**INSTRUCTIONS FOR THE TASK:** Please transcribe every record below exactly as written.

(Data items)
#####

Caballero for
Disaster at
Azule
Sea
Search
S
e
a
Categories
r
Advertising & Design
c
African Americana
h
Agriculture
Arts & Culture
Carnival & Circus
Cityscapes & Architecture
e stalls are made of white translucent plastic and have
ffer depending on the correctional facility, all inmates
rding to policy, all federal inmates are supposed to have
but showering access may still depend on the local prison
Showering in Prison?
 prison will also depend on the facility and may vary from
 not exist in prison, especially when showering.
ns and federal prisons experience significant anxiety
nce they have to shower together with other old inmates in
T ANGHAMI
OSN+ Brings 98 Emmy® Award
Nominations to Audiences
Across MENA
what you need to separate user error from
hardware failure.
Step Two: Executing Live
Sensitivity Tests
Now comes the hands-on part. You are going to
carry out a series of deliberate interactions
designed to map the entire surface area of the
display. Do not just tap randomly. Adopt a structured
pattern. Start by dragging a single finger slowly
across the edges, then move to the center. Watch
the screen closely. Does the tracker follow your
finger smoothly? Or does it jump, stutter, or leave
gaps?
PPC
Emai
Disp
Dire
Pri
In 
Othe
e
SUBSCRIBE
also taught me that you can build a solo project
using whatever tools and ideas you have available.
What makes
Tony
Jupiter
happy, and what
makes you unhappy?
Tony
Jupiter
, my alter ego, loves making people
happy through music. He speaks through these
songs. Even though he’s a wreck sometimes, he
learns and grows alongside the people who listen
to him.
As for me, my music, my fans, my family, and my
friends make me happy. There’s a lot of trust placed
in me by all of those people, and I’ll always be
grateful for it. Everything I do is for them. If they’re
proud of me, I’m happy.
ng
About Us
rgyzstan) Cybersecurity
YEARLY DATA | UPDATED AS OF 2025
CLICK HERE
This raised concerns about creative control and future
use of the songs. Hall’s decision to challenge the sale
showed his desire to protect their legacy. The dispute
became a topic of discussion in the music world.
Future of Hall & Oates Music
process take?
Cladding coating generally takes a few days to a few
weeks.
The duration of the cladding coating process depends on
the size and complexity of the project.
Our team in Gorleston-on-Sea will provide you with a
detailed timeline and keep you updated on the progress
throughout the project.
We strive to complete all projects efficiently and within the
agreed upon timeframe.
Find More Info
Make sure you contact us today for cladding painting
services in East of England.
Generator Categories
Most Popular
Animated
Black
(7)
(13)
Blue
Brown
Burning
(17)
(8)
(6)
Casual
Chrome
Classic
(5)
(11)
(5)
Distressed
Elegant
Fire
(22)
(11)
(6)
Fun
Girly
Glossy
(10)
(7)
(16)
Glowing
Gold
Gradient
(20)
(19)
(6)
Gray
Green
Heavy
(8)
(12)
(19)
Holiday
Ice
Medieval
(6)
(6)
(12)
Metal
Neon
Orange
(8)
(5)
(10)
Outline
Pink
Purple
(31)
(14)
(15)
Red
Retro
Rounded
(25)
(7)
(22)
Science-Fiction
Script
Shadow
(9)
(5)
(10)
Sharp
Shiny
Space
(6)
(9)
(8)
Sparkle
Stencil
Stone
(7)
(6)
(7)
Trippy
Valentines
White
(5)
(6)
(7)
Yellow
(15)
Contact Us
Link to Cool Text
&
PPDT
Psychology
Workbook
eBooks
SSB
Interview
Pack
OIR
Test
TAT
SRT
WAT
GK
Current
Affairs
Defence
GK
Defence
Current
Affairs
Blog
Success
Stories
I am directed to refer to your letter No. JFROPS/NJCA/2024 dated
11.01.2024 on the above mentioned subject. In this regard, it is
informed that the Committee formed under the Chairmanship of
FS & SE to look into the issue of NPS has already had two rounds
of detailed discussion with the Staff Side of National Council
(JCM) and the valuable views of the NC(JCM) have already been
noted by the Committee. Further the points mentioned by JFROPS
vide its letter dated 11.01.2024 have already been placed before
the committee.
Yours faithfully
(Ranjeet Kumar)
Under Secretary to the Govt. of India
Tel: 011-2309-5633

#####

**SOLUTION FOR THIS TASK:**
Caballero for
Disaster at
Azule
Sea
Search
S
e
a
Categories
r
Advertising & Design
c
African Americana
h
Agriculture
Arts & Culture
Carnival & Circus
Cityscapes & Architecture
e stalls are made of white translucent plastic and have
ffer depending on the correctional facility, all inmates
rding to policy, all federal inmates are supposed to have
but showering access may still depend on the local prison
Showering in Prison?
 prison will also depend on the facility and may vary from
 not exist in prison, especially when showering.
ns and federal prisons experience significant anxiety
nce they have to shower together with other old inmates in
T ANGHAMI
OSN+ Brings 98 Emmy® Award
Nominations to Audiences
Across MENA
what you need to separate user error from
hardware failure.
Step Two: Executing Live
Sensitivity Tests
Now comes the hands-on part. You are going to
carry out a series of deliberate interactions
designed to map the entire surface area of the
display. Do not just tap randomly. Adopt a structured
pattern. Start by dragging a single finger slowly
across the edges, then move to the center. Watch
the screen closely. Does the tracker follow your
finger smoothly? Or does it jump, stutter, or leave
gaps?
PPC
Emai
Disp
Dire
Pri
In 
Othe
e
SUBSCRIBE
also taught me that you can build a solo project
using whatever tools and ideas you have available.
What makes
Tony
Jupiter
happy, and what
makes you unhappy?
Tony
Jupiter
, my alter ego, loves making people
happy through music. He speaks through these
songs. Even though he’s a wreck sometimes, he
learns and grows alongside the people who listen
to him.
As for me, my music, my fans, my family, and my
friends make me happy. There’s a lot of trust placed
in me by all of those people, and I’ll always be
grateful for it. Everything I do is for them. If they’re
proud of me, I’m happy.
ng
About Us
rgyzstan) Cybersecurity
YEARLY DATA | UPDATED AS OF 2025
CLICK HERE
This raised concerns about creative control and future
use of the songs. Hall’s decision to challenge the sale
showed his desire to protect their legacy. The dispute
became a topic of discussion in the music world.
Future of Hall & Oates Music
process take?
Cladding coating generally takes a few days to a few
weeks.
The duration of the cladding coating process depends on
the size and complexity of the project.
Our team in Gorleston-on-Sea will provide you with a
detailed timeline and keep you updated on the progress
throughout the project.
We strive to complete all projects efficiently and within the
agreed upon timeframe.
Find More Info
Make sure you contact us today for cladding painting
services in East of England.
Generator Categories
Most Popular
Animated
Black
(7)
(13)
Blue
Brown
Burning
(17)
(8)
(6)
Casual
Chrome
Classic
(5)
(11)
(5)
Distressed
Elegant
Fire
(22)
(11)
(6)
Fun
Girly
Glossy
(10)
(7)
(16)
Glowing
Gold
Gradient
(20)
(19)
(6)
Gray
Green
Heavy
(8)
(12)
(19)
Holiday
Ice
Medieval
(6)
(6)
(12)
Metal
Neon
Orange
(8)
(5)
(10)
Outline
Pink
Purple
(31)
(14)
(15)
Red
Retro
Rounded
(25)
(7)
(22)
Science-Fiction
Script
Shadow
(9)
(5)
(10)
Sharp
Shiny
Space
(6)
(9)
(8)
Sparkle
Stencil
Stone
(7)
(6)
(7)
Trippy
Valentines
White
(5)
(6)
(7)
Yellow
(15)
Contact Us
Link to Cool Text
&
PPDT
Psychology
Workbook
eBooks
SSB
Interview
Pack
OIR
Test
TAT
SRT
WAT
GK
Current
Affairs
Defence
GK
Defence
Current
Affairs
Blog
Success
Stories
I am directed to refer to your letter No. JFROPS/NJCA/2024 dated
11.01.2024 on the above mentioned subject. In this regard, it is
informed that the Committee formed under the Chairmanship of
FS & SE to look into the issue of NPS has already had two rounds
of detailed discussion with the Staff Side of National Council
(JCM) and the valuable views of the NC(JCM) have already been
noted by the Committee. Further the points mentioned by JFROPS
vide its letter dated 11.01.2024 have already been placed before
the committee.
Yours faithfully
(Ranjeet Kumar)
Under Secretary to the Govt. of India
Tel: 011-2309-5633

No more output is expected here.